いわばスモール・ハッチバックだというのにドーピングしたエンジンありき。そのパワーを路面に伝えるためにリヤシート部分を犠牲にしてミッドシップ化、そしてワイドに広がったリヤフェンダーの内側になんとか極太のタイヤを収めたという……、まるで子供がスケッチブックに書いたようなターボカーが、現実のものとして、しかも国営企業から市販されたのだ。
こんなことが可能だったのは、アルピーヌとゴルディーニが1970年代初頭に公団ルノーに吸収され、F1もラリーもターボ技術で制するという強力な方針がルノー本社と(アルピーヌのある)ディエップ(ゴルディーニがあっていまはF1の拠点である)とヴィリー・シャティヨンの間で共有されていたからだ。これぞ黎明期のルノースポールの姿でもある。
しかもそのボスは、F1を含むあらゆるカテゴリーで活躍したジェラール・ラルース。現役ドライバーはジャック・ラフィットらで、育成世代にはアラン・プロストがいた。モータースポーツを公団ルノーと呼ばれたフランスの国営企業がガチで手がけ、パワーとスピードが進化のド真ん中にあって、やがて人口に膾炙して隅々まで広まるもの……、という壮大なビジョンを誰もが信じて疑わなかった、昭和のフランスの話だ。
今も昔もFFモデルをミッドシップ化するのがルノー流
話が逸れたが、5ターボはそんなビジョンを補強するに余りある存在だった。
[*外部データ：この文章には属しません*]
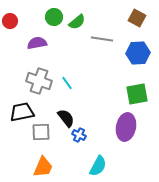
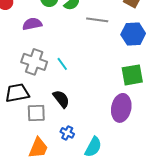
blue cross: (79, 135) -> (67, 133), moved

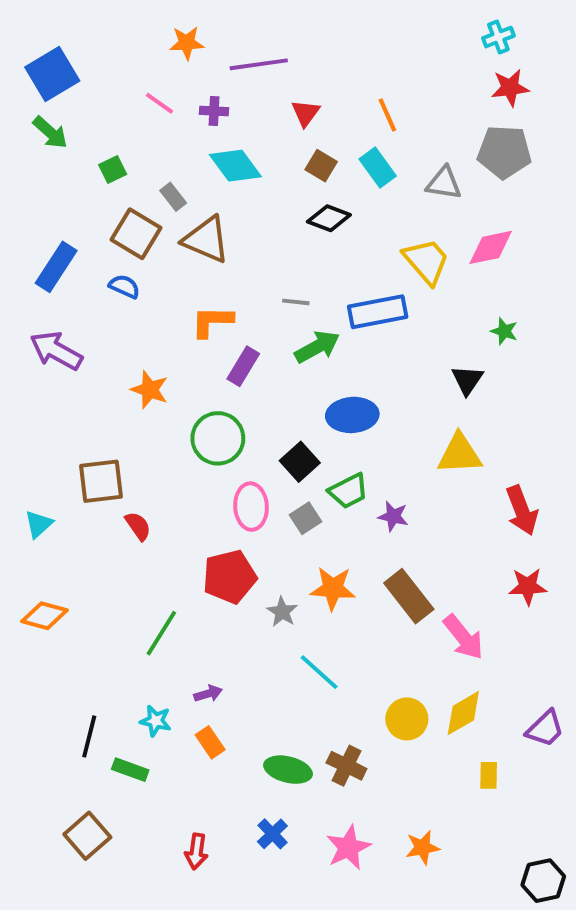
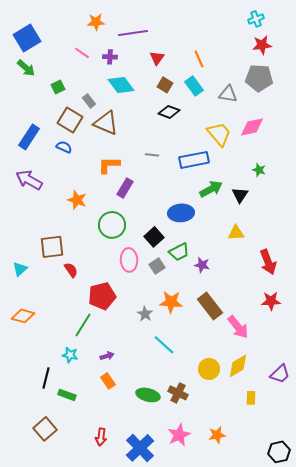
green arrow: (317, 347) -> (211, 189), moved
yellow triangle: (459, 454) -> (236, 233), size x0.7
red pentagon: (230, 577) -> (102, 296), moved
cyan star: (156, 721) -> (70, 355), moved
blue cross: (272, 834) -> (140, 448), moved, size x1.8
「縦置きサンク」と呼ばれた初代サンクのデザインは、ランボルギーニ・カウンタックらと同じくマルチェロ・ガンディーニの作品だし、5ターボの内装はベルトーネが手がけていた。ようは小さいながらも、デザインはスーパーカーにひけをとらなかったのだ。
エンジンパワーは当初の市販版は160馬力だったが、元々は50馬力未満だったこの古いエンジンブロックはチューンやボアアップを重ねており、半球型燃焼室ヘッドすら与えられて自然吸気で100馬力前後にまで仕上げられていた。それが最終的には1.6リッターで約400馬力まで高められれたのだ。
しかも5ターボは黎明期のターボとして、後からトルク&パワーが炸裂するドッカンターボの代名詞のような一台だった。ショートホイールベースで容易にドリフトに持ち込むことで、しかしコントロールの難しい、つまりラリーで速く走らせたらとんでもなくカッコいい、とされるタイプだった。
実際にそれをやってのけ、ツール・ド・コルスをはじめ欧州やフランス選手権の数々のラリーで伝説を積み重ねたのが、ジャン・ラニョッティだ。ちなみにラニョッティはラリー中、サービススペースで前後左右各タイヤを整然と並べてメカニックが待機していたら、整揃いしていたメカニックの前でジョークのつもりだったらしく180度ターンを決め、前後左右すべて想定と逆にピットストップしてきたことがあったという。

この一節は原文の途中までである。